Electro-Coal is not dispositive, however. The union in Electro-Coal placed the employer in the Hobson's choice by insisting on payments for work not performed by union members--work which the companies were already paying Electro-Coal to do. Because of the union's demand, "[t]he employers thus paid double labor costs for the privilege of loading at Electro-Coal" in order "to meet large grain export commitments." Id. In Electro-Coal, it was the conduct by the union that placed the employers in the no-win situation. In contrast, the Unions in the instant case did not instigate Cajun's dilemma.

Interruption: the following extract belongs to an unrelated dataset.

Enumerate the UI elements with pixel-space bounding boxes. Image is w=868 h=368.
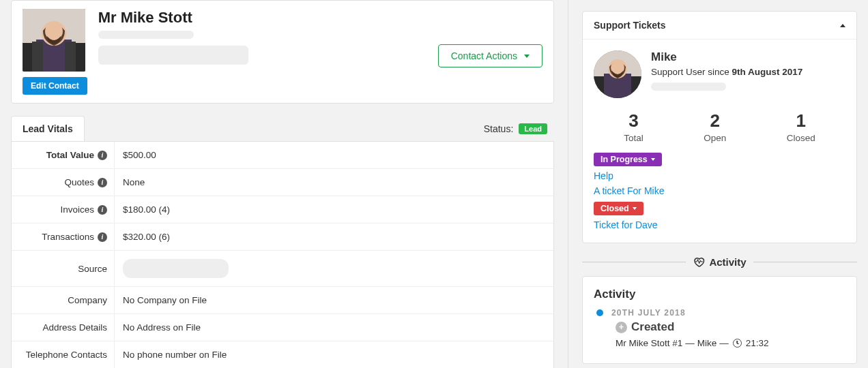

The Unions did not precipitate the introduction of Senate Bill 361, and did not approach Cajun about striking a deal for lobbying assistance. Cajun simply felt that it was forced to seek lobbying assistance somewhere, and ultimately only the Unions were available. Further, the Unions did not actively lobby in support of the bill, as they arguably had the right to do, but merely refused to assist Cajun in opposing the legislation, which is something even Cajun's own lobbying organization refused to do. While we agree, arguendo, that a course of action that a union is legally entitled to pursue, such as lobbying in favor of a bill, might, under some circumstances, constitute coercion within the meaning of section 8(b)(4)(ii)(B), we decline to extend such a principle to embrace a union's hesitancy to lobby for or against legislation.


Indeed, the conduct by the Unions in the instant case was much more akin to statements that we refused to find coercive in Electro-Coal than to the unions demand for settlement payments. In Electro-Coal, we held that "statements by union officials to the effect that there would be 'problems' or 'serious problems' " were "ambiguous and do not constitute threats unless accompanied by economic actions such as strikes or picketing that resolve the ambiguity." Id. at 288. The statements by the union officials in the instant case were similarly ambiguous, and thus do not compel a finding that they rose to the level of threats or coercion.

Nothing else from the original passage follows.